[[ WORKING DATA open ]]

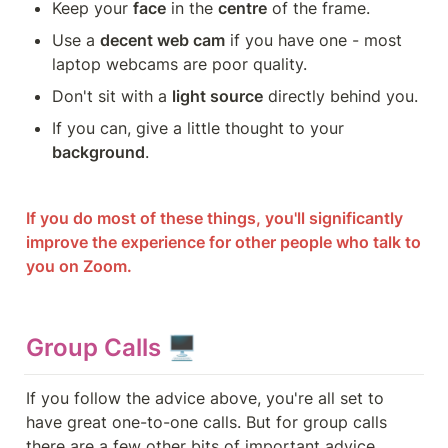
Keep your 
face
 in the 
centre
 of the frame.
Use a 
decent web cam
 if you have one - most 
laptop webcams are poor quality.
Don't sit with a 
light source
 directly behind you.
If you can, give a little thought to your 
background
.
If you do most of these things, you'll significantly 
improve the experience for other people who talk to 
you on Zoom.
Group Calls 🖥️
If you follow the advice above, you're all set to 
have great one-to-one calls. But for group calls 
there are a few other bits of important advice...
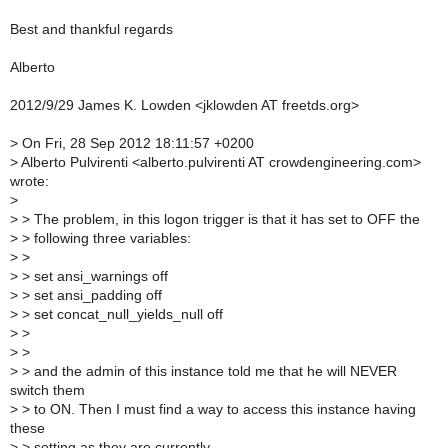
Best and thankful regards
Alberto
2012/9/29 James K. Lowden <jklowden AT freetds.org>
>
On Fri, 28 Sep 2012 18:11:57 +0200
>
Alberto Pulvirenti <alberto.pulvirenti AT crowdengineering.com>
wrote:
>
>
> The problem, in this logon trigger is that it has set to OFF the
>
> following three variables:
>
>
>
> set ansi_warnings off
>
> set ansi_padding off
>
> set concat_null_yields_null off
>
>
>
>
>
> and the admin of this instance told me that he will NEVER
switch them
>
> to ON. Then I must find a way to access this instance having
these
>
> setting as they are currently.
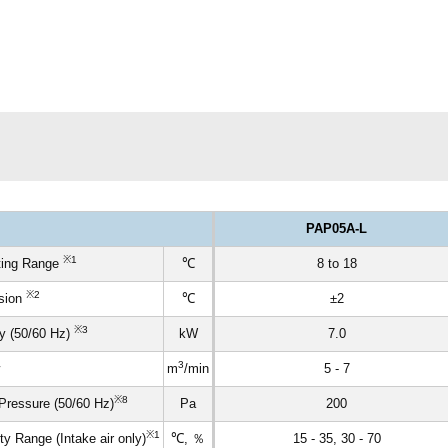
PAP05A-L
※1
ting Range
℃
8 to 18
※2
ision
℃
±2
※3
y (50/60 Hz)
kW
7.0
3
m
/min
5 - 7
※8
Pressure (50/60 Hz)
Pa
200
※1
 Range (Intake air only)
℃, ％
15 - 35, 30 - 70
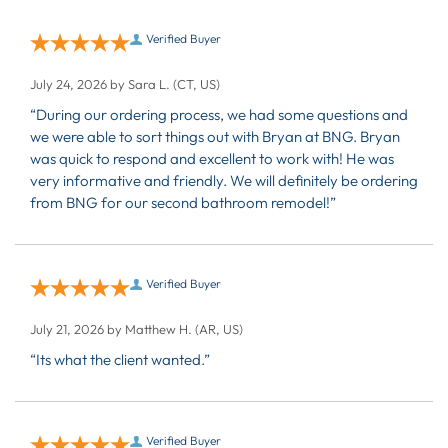
Verified Buyer
July 24, 2026 by
Sara L.
(CT, US)
“During our ordering process, we had some questions and
we were able to sort things out with Bryan at BNG. Bryan
was quick to respond and excellent to work with! He was
very informative and friendly. We will definitely be ordering
from BNG for our second bathroom remodel!”
Verified Buyer
July 21, 2026 by
Matthew H.
(AR, US)
“Its what the client wanted.”
Verified Buyer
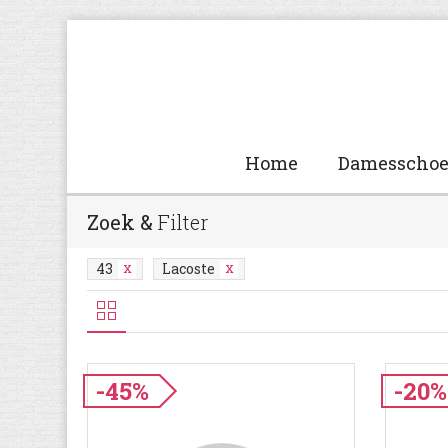
Home
Damesscho
Zoek &
Filter
43
Lacoste
-45%
-20%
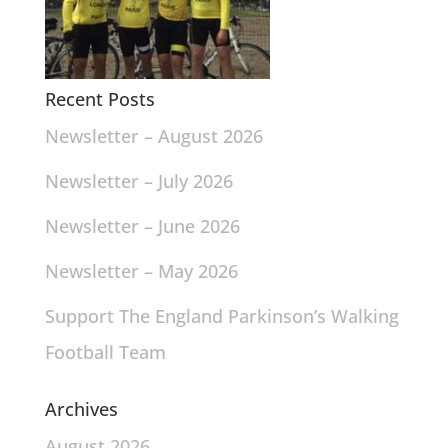
Recent Posts
Newsletter – August 2026
Newsletter – July 2026
Newsletter – June 2026
Newsletter – May 2026
Support The England Parkinson’s Walking
Football Team
Archives
August 2026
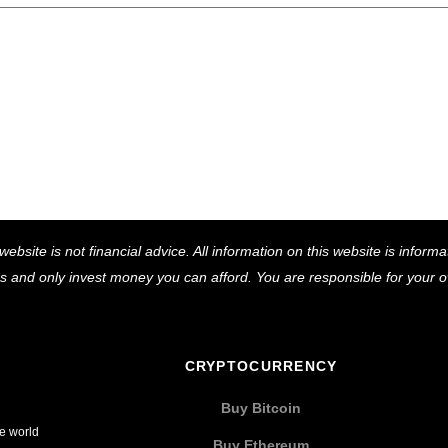
Back
website is not financial advice. All information on this website is infor
To
ns and only invest money you can afford. You are responsible for your
Top
CRYPTOCURRENCY
Buy Bitcoin
he world
Buy Ethereum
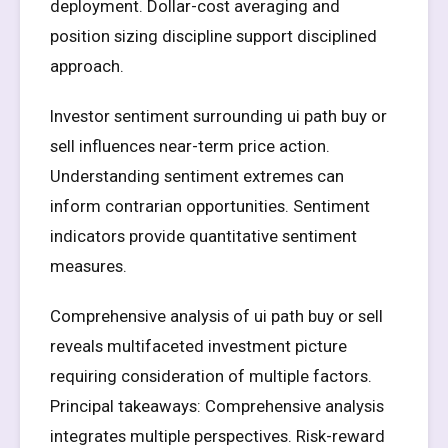
deployment. Dollar-cost averaging and
position sizing discipline support disciplined
approach.
Investor sentiment surrounding ui path buy or
sell influences near-term price action.
Understanding sentiment extremes can
inform contrarian opportunities. Sentiment
indicators provide quantitative sentiment
measures.
Comprehensive analysis of ui path buy or sell
reveals multifaceted investment picture
requiring consideration of multiple factors.
Principal takeaways: Comprehensive analysis
integrates multiple perspectives. Risk-reward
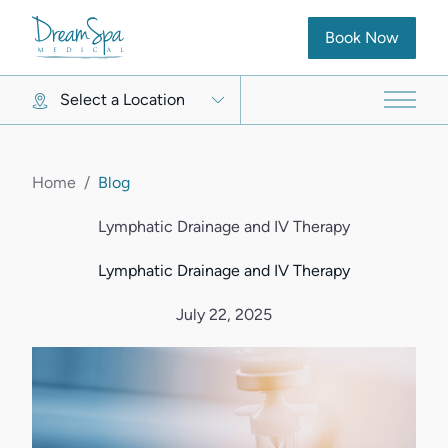
(opens in new ta
Book Now
Select a Location
Main 
Home
/
Blog
Lymphatic Drainage and IV Therapy
Lymphatic Drainage and IV Therapy
July 22, 2025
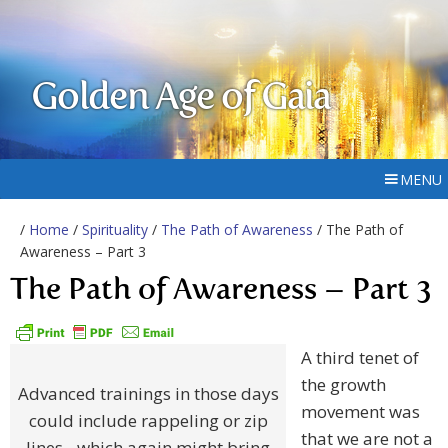
Golden Age of Gaia
MENU
/
Home
/
Spirituality
/
The Path of Awareness
/ The Path of
Awareness – Part 3
The Path of Awareness – Part 3
A third tenet of
the growth
Advanced trainings in those days
movement was
could include rappeling or zip
that we are not a
lines - which again might bring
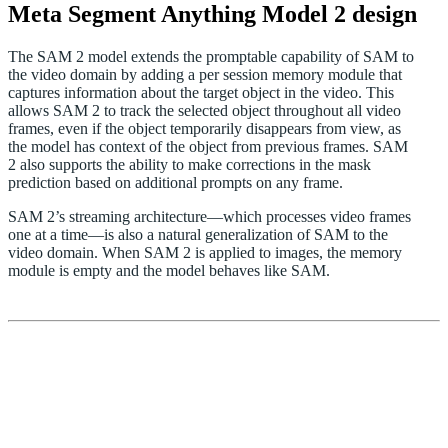
Meta Segment Anything Model 2 design
The SAM 2 model extends the promptable capability of SAM to
the video domain by adding a per session memory module that
captures information about the target object in the video. This
allows SAM 2 to track the selected object throughout all video
frames, even if the object temporarily disappears from view, as
the model has context of the object from previous frames. SAM
2 also supports the ability to make corrections in the mask
prediction based on additional prompts on any frame.
SAM 2’s streaming architecture—which processes video frames
one at a time—is also a natural generalization of SAM to the
video domain. When SAM 2 is applied to images, the memory
module is empty and the model behaves like SAM.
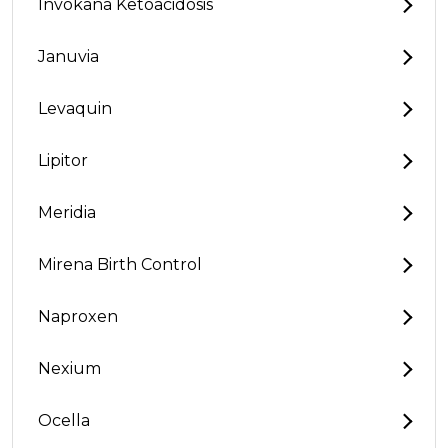
Invokana Ketoacidosis
Januvia
Levaquin
Lipitor
Meridia
Mirena Birth Control
Naproxen
Nexium
Ocella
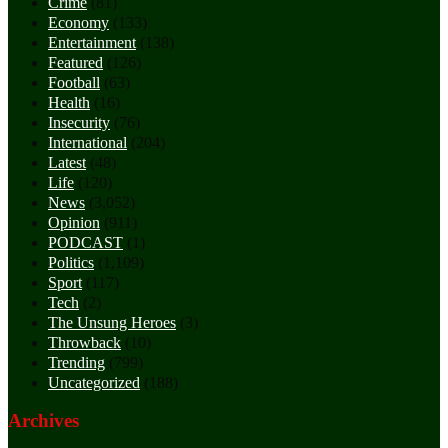
Crime
(81)
Economy
(133)
Entertainment
(138)
Featured
(126)
Football
(63)
Health
(16)
Insecurity
(76)
International
(204)
Latest
(48)
Life
(120)
News
(3,052)
Opinion
(911)
PODCAST
(1)
Politics
(1,109)
Sport
(117)
Tech
(2)
The Unsung Heroes
(3)
Throwback
(10)
Trending
(799)
Uncategorized
(188)
Archives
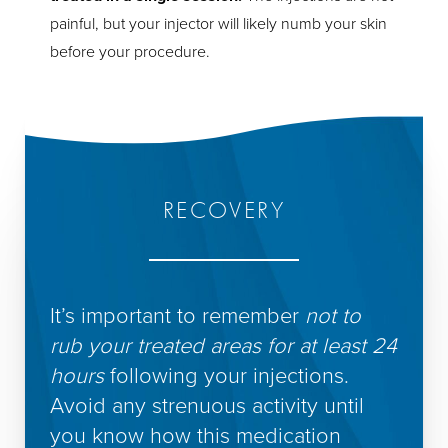
painful, but your injector will likely numb your skin
before your procedure.
RECOVERY
It’s important to remember
not to
rub your treated areas for at least 24
hours
following your injections.
Avoid any strenuous activity until
you know how this medication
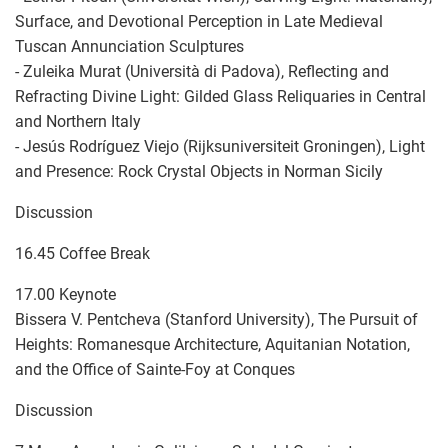
Surface, and Devotional Perception in Late Medieval
Tuscan Annunciation Sculptures
- Zuleika Murat (Università di Padova), Reflecting and
Refracting Divine Light: Gilded Glass Reliquaries in Central
and Northern Italy
- Jesús Rodríguez Viejo (Rijksuniversiteit Groningen), Light
and Presence: Rock Crystal Objects in Norman Sicily
Discussion
16.45 Coffee Break
17.00 Keynote
Bissera V. Pentcheva (Stanford University), The Pursuit of
Heights: Romanesque Architecture, Aquitanian Notation,
and the Office of Sainte-Foy at Conques
Discussion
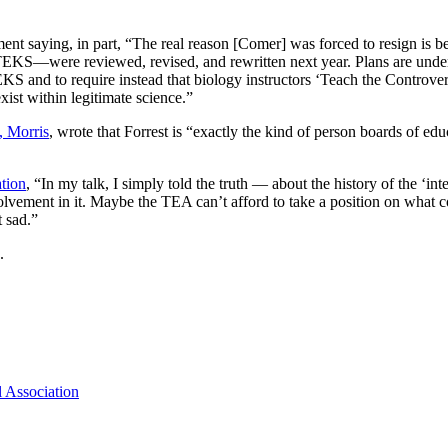
ment saying, in part, “The real reason [Comer] was forced to resign 
nce TEKS—were reviewed, revised, and rewritten next year. Plans are 
S and to require instead that biology instructors ‘Teach the Controversy
xist within legitimate science.”
, Morris
, wrote that Forrest is “exactly the kind of person boards of ed
tion
, “In my talk, I simply told the truth — about the history of the ‘in
volvement in it. Maybe the TEA can’t afford to take a position on what
t sad.”
.
 Association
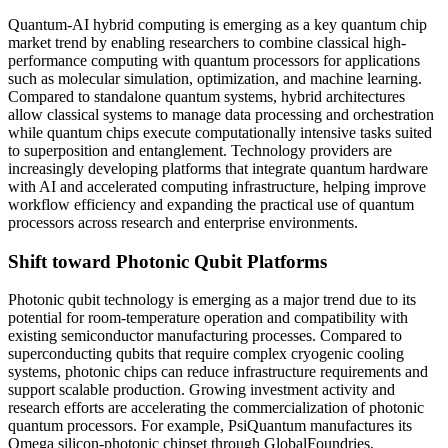
Quantum-AI hybrid computing is emerging as a key quantum chip
market trend by enabling researchers to combine classical high-
performance computing with quantum processors for applications
such as molecular simulation, optimization, and machine learning.
Compared to standalone quantum systems, hybrid architectures
allow classical systems to manage data processing and orchestration
while quantum chips execute computationally intensive tasks suited
to superposition and entanglement. Technology providers are
increasingly developing platforms that integrate quantum hardware
with AI and accelerated computing infrastructure, helping improve
workflow efficiency and expanding the practical use of quantum
processors across research and enterprise environments.
Shift toward Photonic Qubit Platforms
Photonic qubit technology is emerging as a major trend due to its
potential for room-temperature operation and compatibility with
existing semiconductor manufacturing processes. Compared to
superconducting qubits that require complex cryogenic cooling
systems, photonic chips can reduce infrastructure requirements and
support scalable production. Growing investment activity and
research efforts are accelerating the commercialization of photonic
quantum processors. For example, PsiQuantum manufactures its
Omega silicon-photonic chipset through GlobalFoundries,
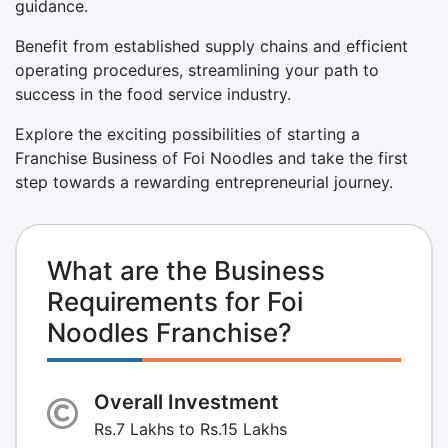
guidance.
Benefit from established supply chains and efficient
operating procedures, streamlining your path to
success in the food service industry.
Explore the exciting possibilities of starting a
Franchise Business of Foi Noodles and take the first
step towards a rewarding entrepreneurial journey.
What are the Business
Requirements for Foi
Noodles Franchise?
Overall Investment
Rs.7 Lakhs to Rs.15 Lakhs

[[ WORKING DATA closed ]]

The answer must be the part of the records that opens with the line containing "and the Office of Sainte-Foy at Conques" and closes with the line containing "systems, photonic chips", reproduced exactly, with no pictures.

- _SOLVED PROBLEM_
and the Office of Sainte-Foy at Conques
Discussion
ment saying, in part, “The real reason [Comer] was forced to resign 
nce TEKS—were reviewed, revised, and rewritten next year. Plans are 
S and to require instead that biology instructors ‘Teach the Controversy
xist within legitimate science.”
, Morris
, wrote that Forrest is “exactly the kind of person boards of ed
tion
, “In my talk, I simply told the truth — about the history of the ‘in
volvement in it. Maybe the TEA can’t afford to take a position on what
t sad.”
.
 Association
Quantum-AI hybrid computing is emerging as a key quantum chip
market trend by enabling researchers to combine classical high-
performance computing with quantum processors for applications
such as molecular simulation, optimization, and machine learning.
Compared to standalone quantum systems, hybrid architectures
allow classical systems to manage data processing and orchestration
while quantum chips execute computationally intensive tasks suited
to superposition and entanglement. Technology providers are
increasingly developing platforms that integrate quantum hardware
with AI and accelerated computing infrastructure, helping improve
workflow efficiency and expanding the practical use of quantum
processors across research and enterprise environments.
Shift toward Photonic Qubit Platforms
Photonic qubit technology is emerging as a major trend due to its
potential for room-temperature operation and compatibility with
existing semiconductor manufacturing processes. Compared to
superconducting qubits that require complex cryogenic cooling
systems, photonic chips can reduce infrastructure requirements and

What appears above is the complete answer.